- YOUR ASSIGNMENT
In the material below, how many lines contain "сайта"? Answer with the number alone.

- EXERCISE DATA
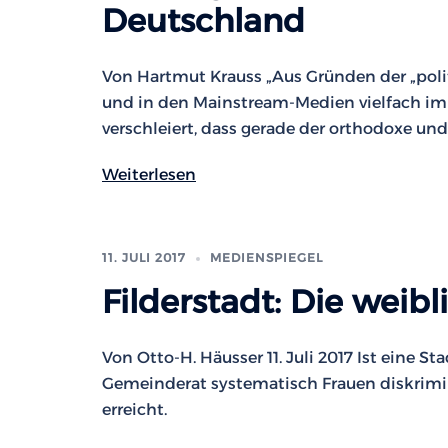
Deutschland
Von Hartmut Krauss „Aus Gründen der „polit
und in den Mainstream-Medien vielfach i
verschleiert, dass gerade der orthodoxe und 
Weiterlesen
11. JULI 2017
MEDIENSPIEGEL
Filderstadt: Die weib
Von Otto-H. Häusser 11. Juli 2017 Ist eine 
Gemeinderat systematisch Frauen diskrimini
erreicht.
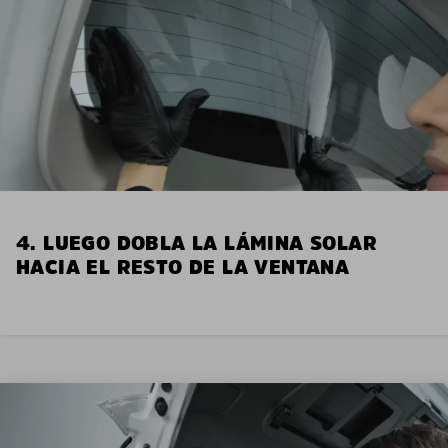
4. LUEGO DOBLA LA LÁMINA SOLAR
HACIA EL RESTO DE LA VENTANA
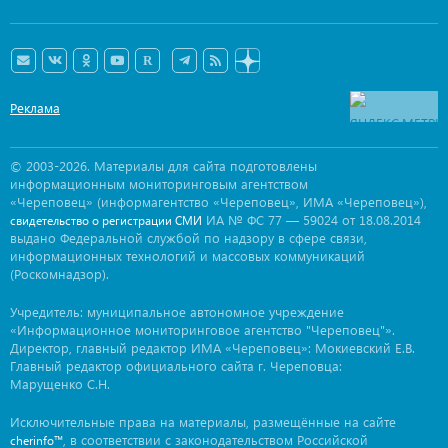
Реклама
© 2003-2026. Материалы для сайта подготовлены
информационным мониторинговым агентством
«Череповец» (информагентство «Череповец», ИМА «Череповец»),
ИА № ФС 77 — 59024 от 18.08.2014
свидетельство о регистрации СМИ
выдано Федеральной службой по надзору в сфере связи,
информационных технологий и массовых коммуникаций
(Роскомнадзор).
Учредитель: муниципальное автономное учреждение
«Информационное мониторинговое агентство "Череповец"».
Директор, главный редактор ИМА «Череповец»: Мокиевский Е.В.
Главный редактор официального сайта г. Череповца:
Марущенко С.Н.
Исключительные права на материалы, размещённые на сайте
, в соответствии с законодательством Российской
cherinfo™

---

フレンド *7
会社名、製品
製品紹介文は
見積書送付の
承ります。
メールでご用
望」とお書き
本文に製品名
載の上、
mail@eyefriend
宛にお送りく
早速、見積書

- RESPONSE BELOW
2